Arthur was a big hit in 1981. It was nominated for four Oscars and won two. The Listener in February of 1982 carries a two star review of the film, and I’m with The Listener; two out of five seems about right. The most astonishing thing about this movie for me is that John Gielgud won an Oscar for best supporting actor.
I think the film can best be summarised this way.
A well-dressed, hunky man,
who is sober and sensible,
and likes well-dressed, sophisticated women
almost marries a crazy weirdo
but eventually ends up with the woman of his dreams instead.
The Listener reviewer describes Liza in the scene above this way: “When Linda comes to Arthur’s engagement party… she’s wearing pink ruffled silk and her sleekly groomed black head sits above it like a bumble bee on a hibiscus.”
Maybe.
Personally I found it hard to decide which out of two cheeky little numbers was my favourite fashion masterstroke in this movie. In the end I decided that the father of the bride’s party jacket comes in second,
to Liza’s splendid opening ensemble.
Hello the 1980s. In the 80s we said YES to colour (unless we were an extra in a movie and then we said, “dress me in your drabbest grey”).
I didn’t like Arthur. The first ten minutes were hard to watch because the lead character made bad jokes, laughed his head off, and was drunk. It was a bit like being with a drunk who made bad jokes and laughed his head off. Maybe this is a great movie to watch when you’re drunk. Maybe it works like parties. All the drunks enjoy it; all the sober people get tight smiles, and mentally judge people.
John Gielgud was fairly good. I imagine he greeted his Oscar with bemusement. The title song also won an Oscar and is pretty famous.
When you get caught between the moon and New York City
I know it’s crazy but it’s true
If you get caught between the moon and New York City
The best that you can do (the best that you can do)

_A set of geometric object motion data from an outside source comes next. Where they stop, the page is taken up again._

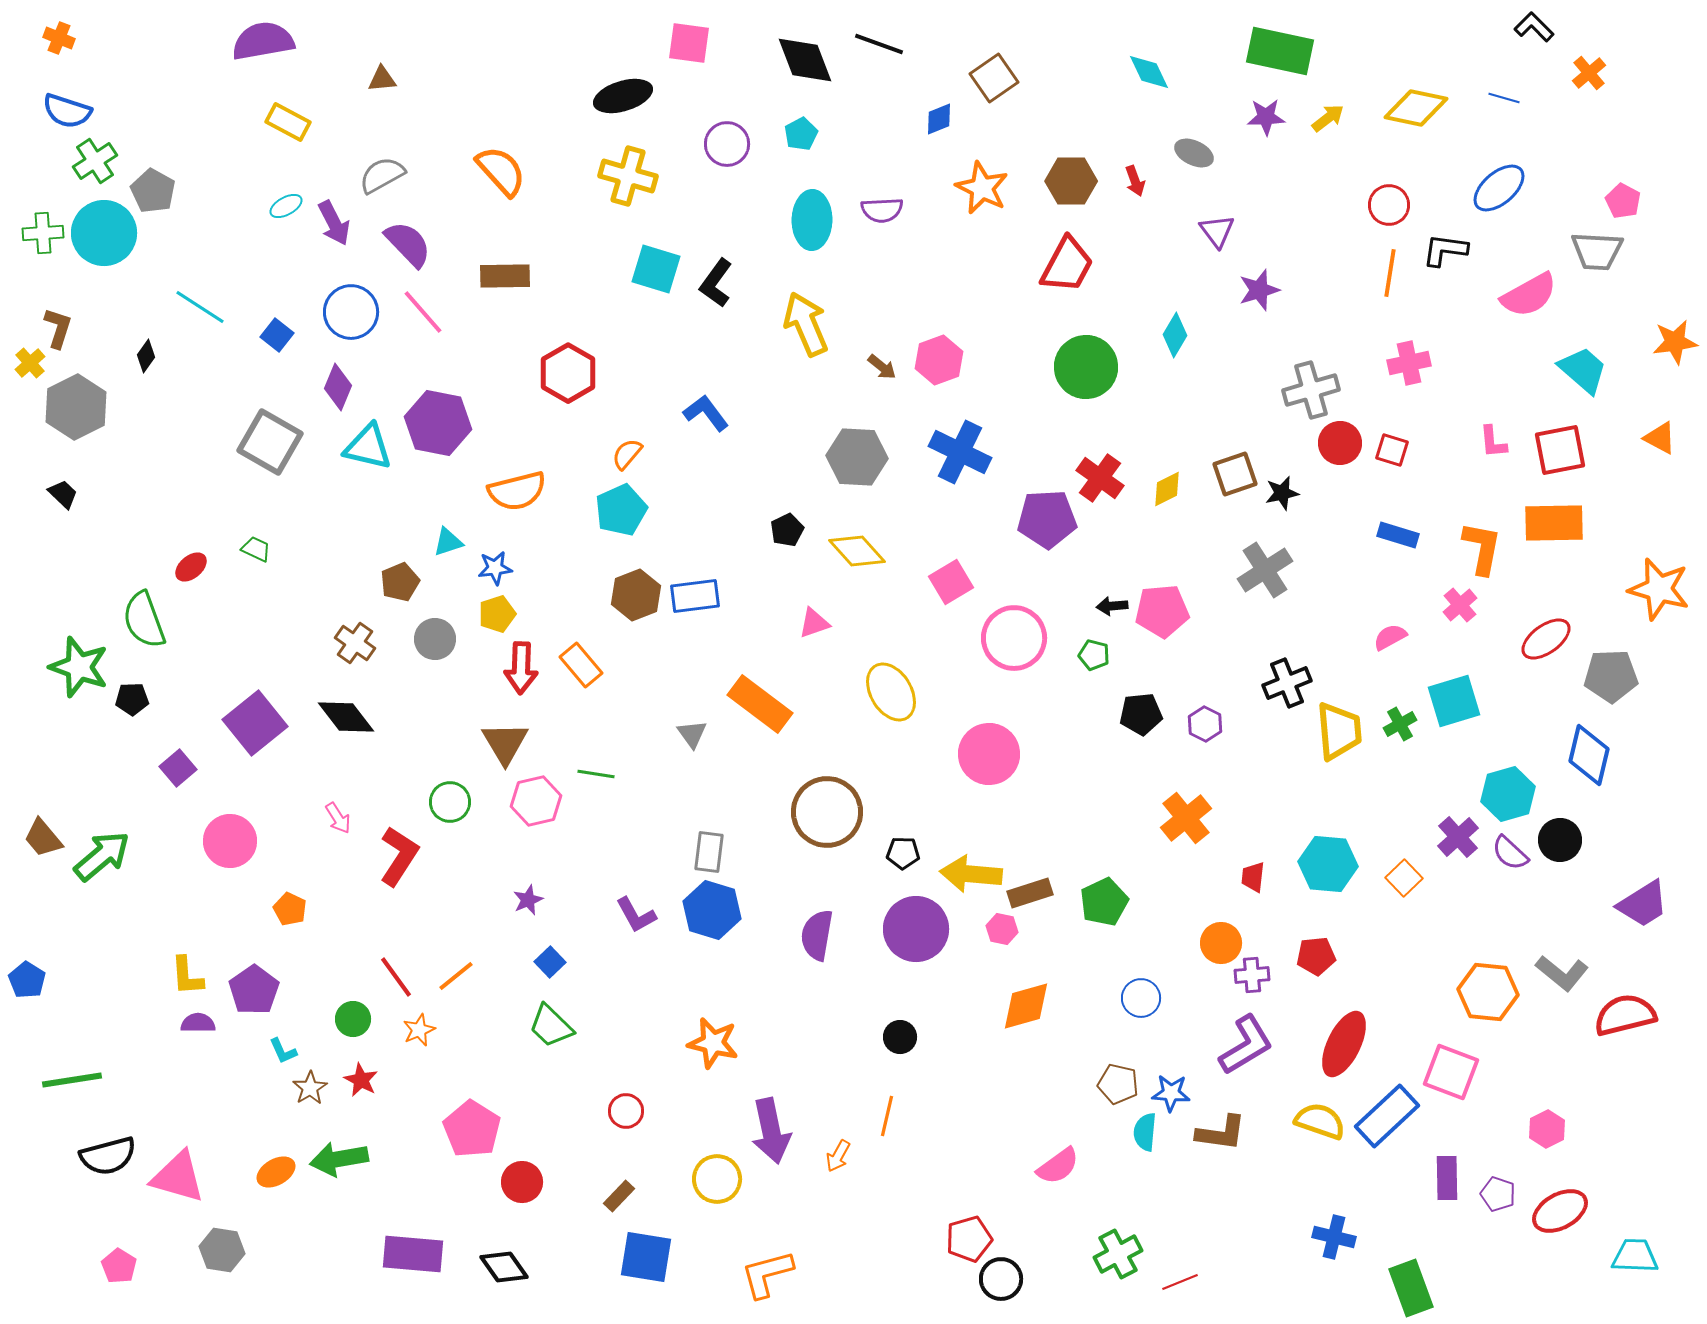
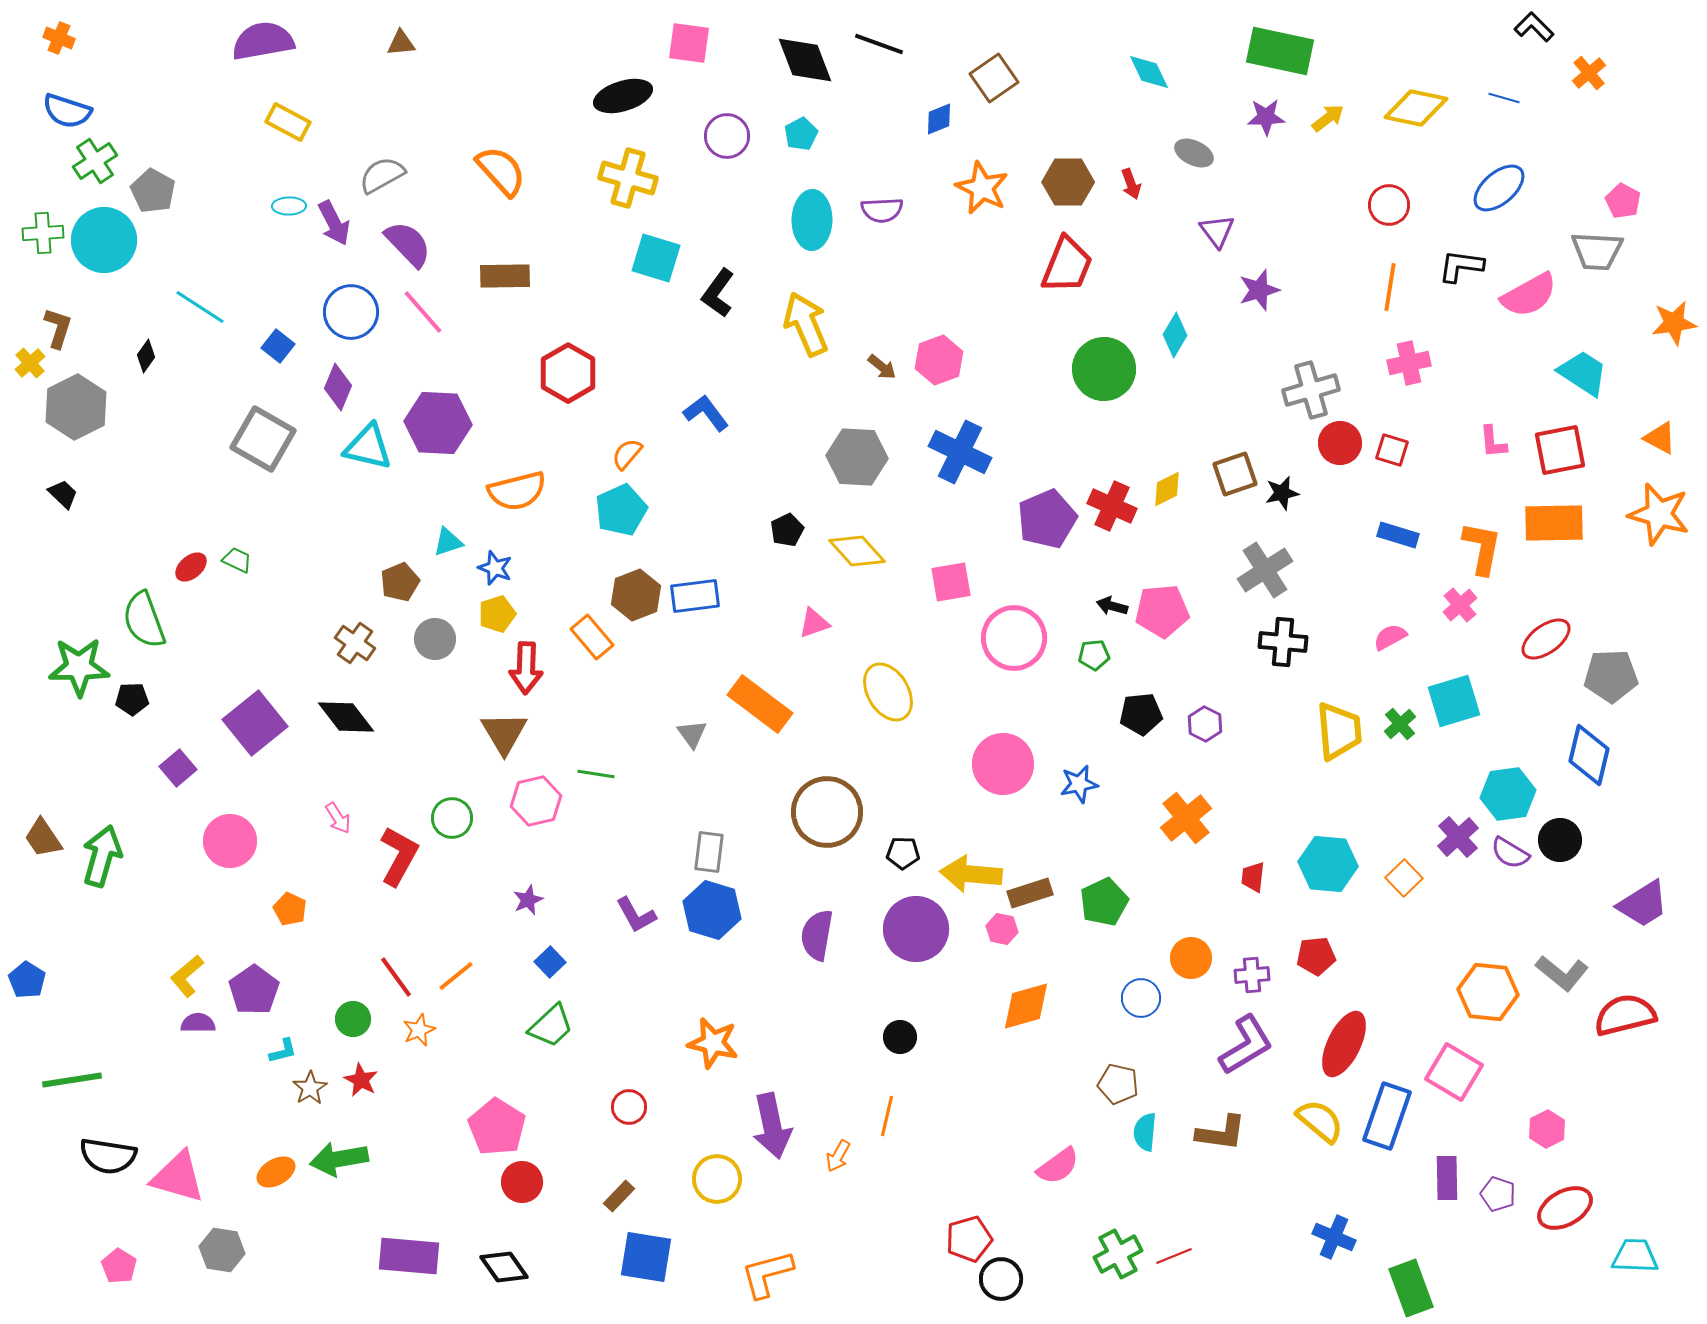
brown triangle at (382, 79): moved 19 px right, 36 px up
purple circle at (727, 144): moved 8 px up
yellow cross at (628, 176): moved 2 px down
brown hexagon at (1071, 181): moved 3 px left, 1 px down
red arrow at (1135, 181): moved 4 px left, 3 px down
cyan ellipse at (286, 206): moved 3 px right; rotated 28 degrees clockwise
cyan circle at (104, 233): moved 7 px down
black L-shape at (1445, 250): moved 16 px right, 16 px down
red trapezoid at (1067, 265): rotated 6 degrees counterclockwise
cyan square at (656, 269): moved 11 px up
orange line at (1390, 273): moved 14 px down
black L-shape at (716, 283): moved 2 px right, 10 px down
blue square at (277, 335): moved 1 px right, 11 px down
orange star at (1675, 342): moved 1 px left, 19 px up
green circle at (1086, 367): moved 18 px right, 2 px down
cyan trapezoid at (1583, 370): moved 3 px down; rotated 8 degrees counterclockwise
purple hexagon at (438, 423): rotated 8 degrees counterclockwise
gray square at (270, 442): moved 7 px left, 3 px up
red cross at (1100, 478): moved 12 px right, 28 px down; rotated 12 degrees counterclockwise
purple pentagon at (1047, 519): rotated 20 degrees counterclockwise
green trapezoid at (256, 549): moved 19 px left, 11 px down
blue star at (495, 568): rotated 28 degrees clockwise
pink square at (951, 582): rotated 21 degrees clockwise
orange star at (1659, 589): moved 75 px up
black arrow at (1112, 606): rotated 20 degrees clockwise
green pentagon at (1094, 655): rotated 20 degrees counterclockwise
orange rectangle at (581, 665): moved 11 px right, 28 px up
green star at (79, 667): rotated 20 degrees counterclockwise
red arrow at (521, 668): moved 5 px right
black cross at (1287, 683): moved 4 px left, 41 px up; rotated 27 degrees clockwise
yellow ellipse at (891, 692): moved 3 px left
green cross at (1400, 724): rotated 12 degrees counterclockwise
brown triangle at (505, 743): moved 1 px left, 10 px up
pink circle at (989, 754): moved 14 px right, 10 px down
cyan hexagon at (1508, 794): rotated 8 degrees clockwise
green circle at (450, 802): moved 2 px right, 16 px down
brown trapezoid at (43, 838): rotated 6 degrees clockwise
purple semicircle at (1510, 853): rotated 12 degrees counterclockwise
green arrow at (102, 856): rotated 34 degrees counterclockwise
red L-shape at (399, 856): rotated 4 degrees counterclockwise
orange circle at (1221, 943): moved 30 px left, 15 px down
yellow L-shape at (187, 976): rotated 54 degrees clockwise
green trapezoid at (551, 1026): rotated 87 degrees counterclockwise
cyan L-shape at (283, 1051): rotated 80 degrees counterclockwise
pink square at (1451, 1072): moved 3 px right; rotated 10 degrees clockwise
blue star at (1171, 1093): moved 92 px left, 309 px up; rotated 15 degrees counterclockwise
red circle at (626, 1111): moved 3 px right, 4 px up
blue rectangle at (1387, 1116): rotated 28 degrees counterclockwise
yellow semicircle at (1320, 1121): rotated 21 degrees clockwise
pink pentagon at (472, 1129): moved 25 px right, 2 px up
purple arrow at (771, 1131): moved 1 px right, 5 px up
black semicircle at (108, 1156): rotated 24 degrees clockwise
red ellipse at (1560, 1211): moved 5 px right, 3 px up
blue cross at (1334, 1237): rotated 9 degrees clockwise
purple rectangle at (413, 1254): moved 4 px left, 2 px down
red line at (1180, 1282): moved 6 px left, 26 px up
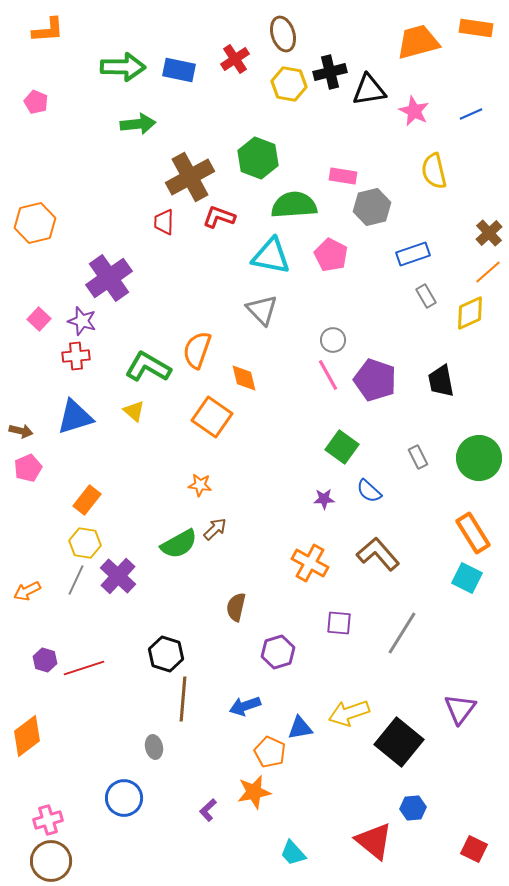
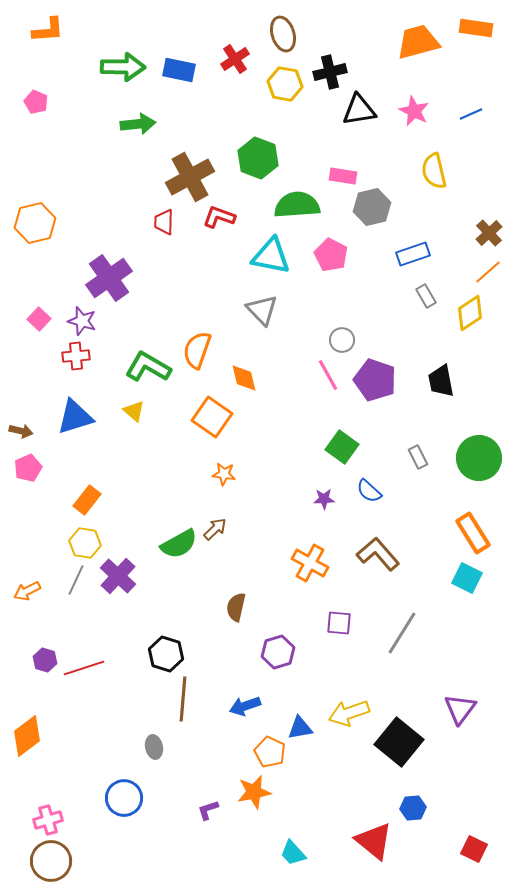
yellow hexagon at (289, 84): moved 4 px left
black triangle at (369, 90): moved 10 px left, 20 px down
green semicircle at (294, 205): moved 3 px right
yellow diamond at (470, 313): rotated 9 degrees counterclockwise
gray circle at (333, 340): moved 9 px right
orange star at (200, 485): moved 24 px right, 11 px up
purple L-shape at (208, 810): rotated 25 degrees clockwise
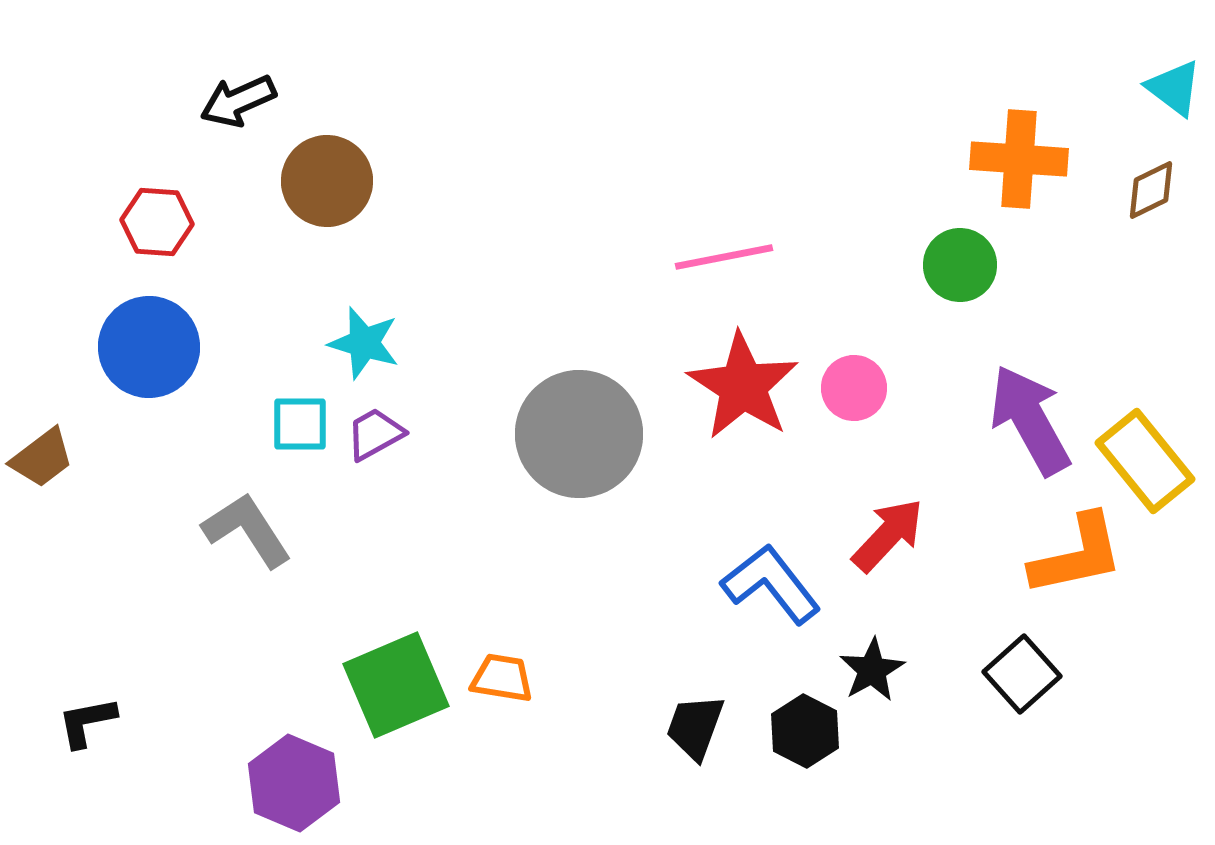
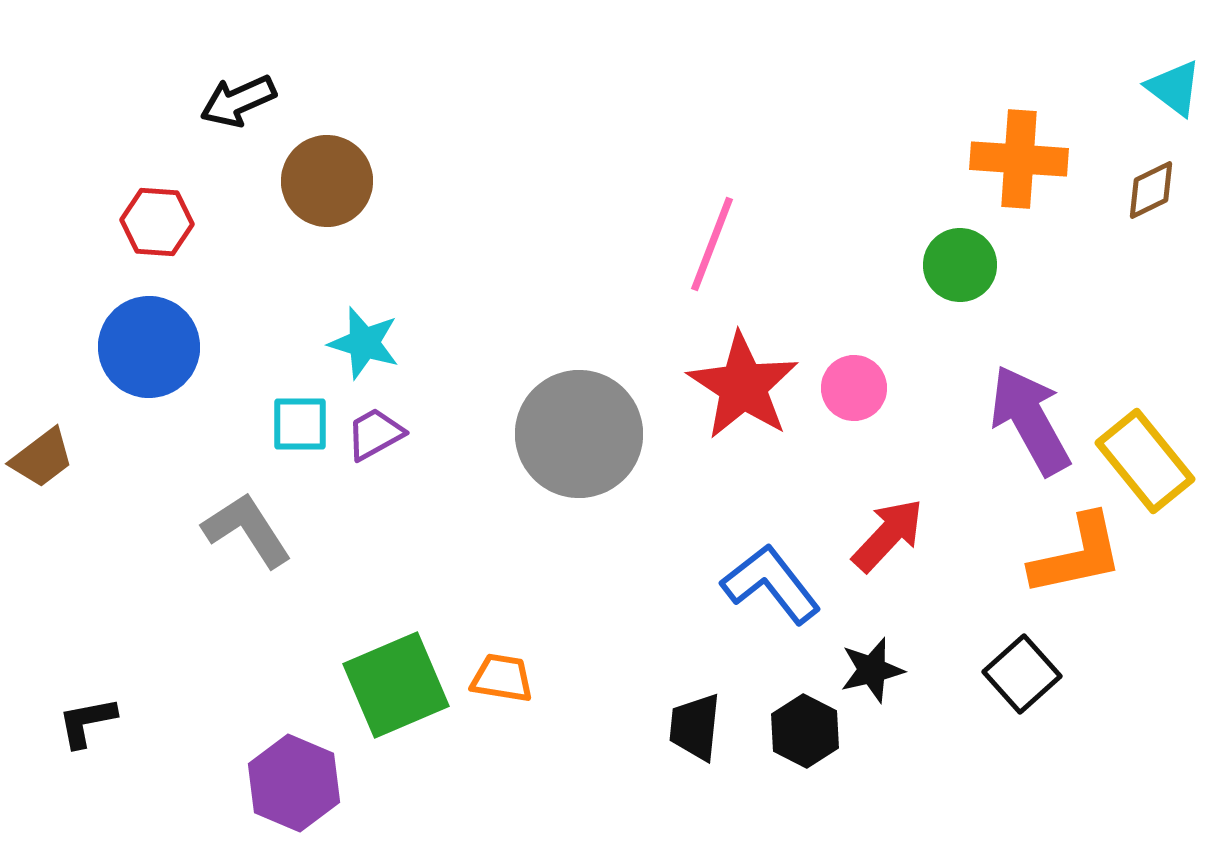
pink line: moved 12 px left, 13 px up; rotated 58 degrees counterclockwise
black star: rotated 16 degrees clockwise
black trapezoid: rotated 14 degrees counterclockwise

The best that you can do is fall in love
When you get caught between the moon and New York City? Isn’t that everyone in New York? Why is this bad? What’s the worst you could do? A hate crime? Probably. Hate crimes are bad. I’ll admit it doesn’t scan as well to sing:
If you get caught between the moon and New York City
The worst that you can do
The worst that you can do is assault a handicapped person.
Has impact though.
Arthur did have its moments. Well, a moment. I laughed out loud once, and it was a big laugh.
Well, not that big.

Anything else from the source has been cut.